There was, however, behind and beyond all these, another and perhaps a more ancient and more metaphysical conception of God worshipped by all the Semitic peoples of Asia. His name, Il or El, appears to have been for Chaldæans, Assyrians, Canaanites, and for the wandering tribes of the desert, including the progenitors of the chosen people, the generic name for God; and his worship was limited to a distant awful recognition, unprofaned by the rites and sacrifices wherein the nature-gods were approached. Il became a concealed, distant deity, too far off for worship, and too great to be touched by the concerns of men, among those nations with whom the outside aspects of nature grew to be concealers instead of revealers of the Divine; while to the chosen people the name acquired ever new significance, as the voice of inspiration unfolded the attributes of the Eternal Father to His children.

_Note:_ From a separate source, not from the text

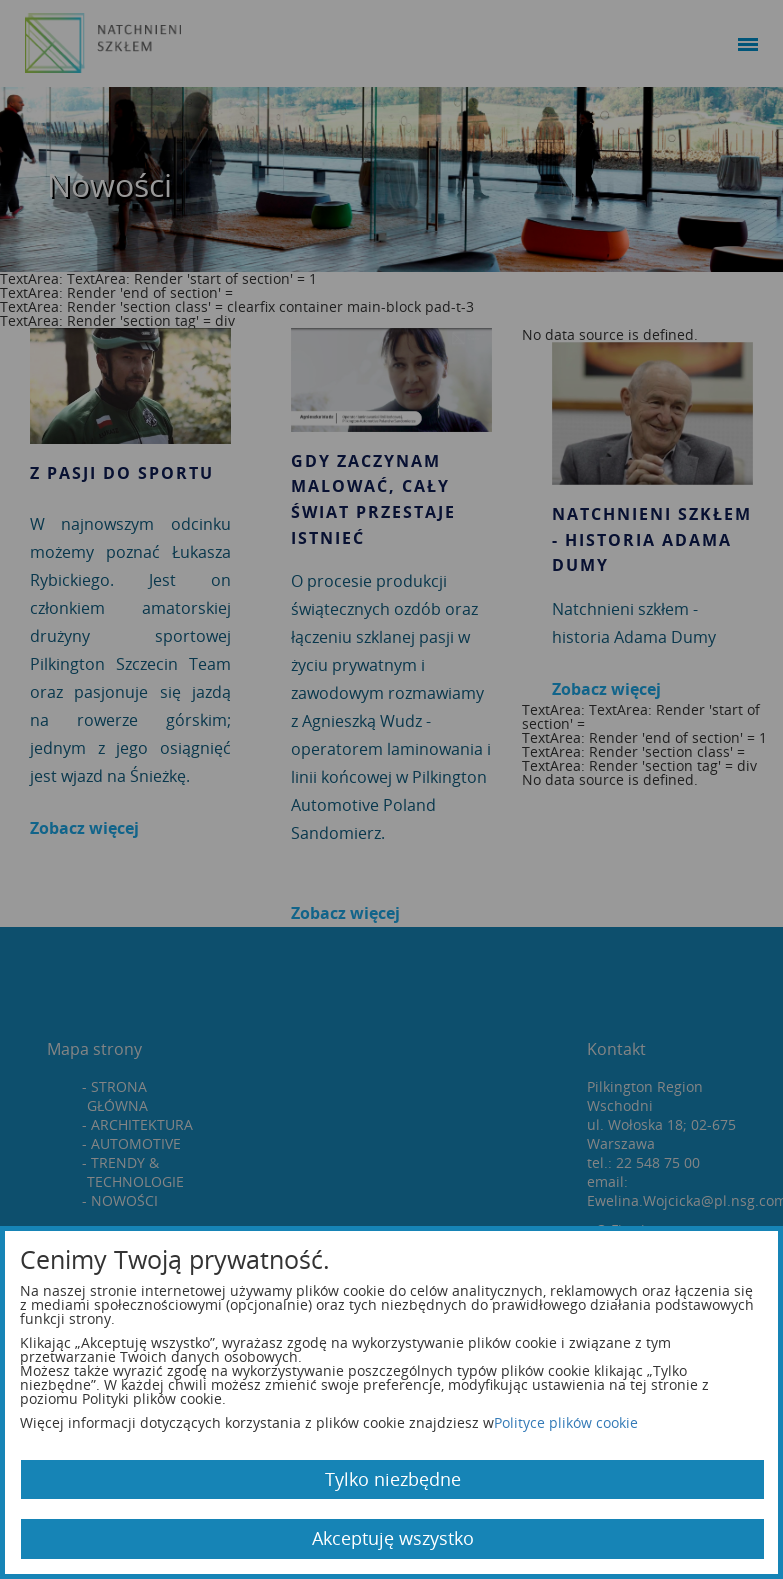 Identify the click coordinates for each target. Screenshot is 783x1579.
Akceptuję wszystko (393, 1538)
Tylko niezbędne (393, 1479)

This sketch of the heathen mythology of the Shemites is, it must be owned, very barren in incident and character. It presents, indeed, no more than a shadowy hierarchy of gods and heroes, through whose thin personalities the shapes of natural objects loom with obtrusive clearness. They may serve, however, as finger-posts to point the way through the mazes of more complex, full-grown myths, and it must also be remembered that we have not touched upon the later more ornamented stories of the Egyptian gods, such as that of the death and dismemberment of Osiris by his enemy Typhon, and the recovery of his body, and his return to life through the instrumentality of Isis and Horus.

CHAPTER IX.
ARYAN RELIGIONS.

Nature-worship.

That morning speech of Belarius (in Cymbeline) might serve as an illustration of a primitive religion, a nature-religion in its simplest garb:

‘Stoop, boys: this gate
Instructs you how to adore the heavens, and bows you
To morning’s holy office: the gates of monarchs
Are arched so high, that giants may jet through
And keep their impious turbans on, without
Good-morrow to the sun. Hail, thou fair heaven!